BISHOPVILLE, Md. ─ Eight years have passed since Maryland law enforcement terminated a human life based on the death penalty statute. The General Assembly voted 82-56 on March 15 to join 18 other states in abolishing the death penalty. Critics claim it is too expensive and subject to human error and bias. Gov. Martin O’Malley has pushed to repeal the death penalty since he became the governor of Maryland in 2007.
The House advanced the repeal legislation this week after delegates rejected nearly 20 amendments, mostly from Republicans, aimed at keeping capital punishment for the most heinous of crimes. The law’s passage reflects a growing unease among lawmakers in Maryland, and across the country, over the risk of putting an innocent person to death. Life without the possibility of parole will become the most severe sentence in the state with passage of the law.
Supporters of repeal argue that the death penalty is too expensive due to the cost of the appellate process, that it is error-prone, racially biased and a not in fact a deterrent of crime. Opponents of repeal say it is a required tool to punish lawbreakers who commit the most serious crimes. Passage would mark a major victory for O’Malley. Aides said he will sign the bill in coming weeks.
The passage of the act would not apply to the five men Maryland currently have on death row. The governor has the option to commute their sentences to life in prison without the possibility of parole.
The state’s last execution took place in during the administration of Republican Gov. Robert Ehrlich in 2005. He resumed executions after a moratorium had been placed pending a 2003 University of Maryland study. The study found significant racial and geographic disparity in how the death penalty was carried out. Capital punishment was put on hold in 2006 in Maryland after a ruling by Maryland’s highest court. The court found that the state’s lethal injection protocols weren’t properly approved by a legislative committee. The committee has yet to sign off on protocols.
O’Malley, a Catholic, expressed support for repeal legislation in 2007, which stalled in a Senate committee. Maryland has a large Catholic population and the church opposes the death penalty.
In 2008, lawmakers created a commission to study the matter after repeal efforts failed. The panel recommended a ban later that year, citing racial, income and jurisdictional disparities in how the death penalty is applied. Lawmakers tightened the law to reduce the chances of mistakes in capital cases by restricting capital punishment to murder cases with biological evidence such as DNA, videotaped evidence of a murder or a videotaped confession.
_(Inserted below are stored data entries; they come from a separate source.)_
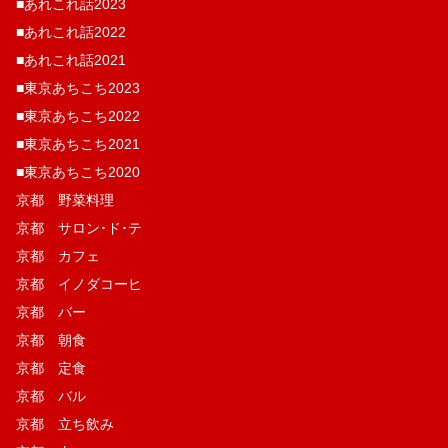
■あれこれ話2023
■あれこれ話2022
■あれこれ話2021
■東京あちこち2023
■東京あちこち2022
■東京あちこち2021
■東京あちこち2020
京都 野菜料理
京都 サロン･ド･テ
京都 カフェ
京都 イノダコーヒ
京都 バー
京都 朝食
京都 定食
京都 バル
京都 立ち飲み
Neighboring Virginia has executed 110 convicts since the U.S. Supreme Court restored capital punishment in 1976. Virginia’s death row population, however, has dwindled to eight from a peak of 57 in 1995. This is because fewer death sentences are being handed down in the state amid an increased acceptance of life without parole as a reasonable alternative. Death sentences have declined by 75 percent and executions by 60 percent nationally since the 1990s.
If the new legislation passes, Maryland will become the 18th state to ban the death penalty. Connecticut did so last year. Illinois, New Jersey, New Mexico and New York also have abolished it in recent years.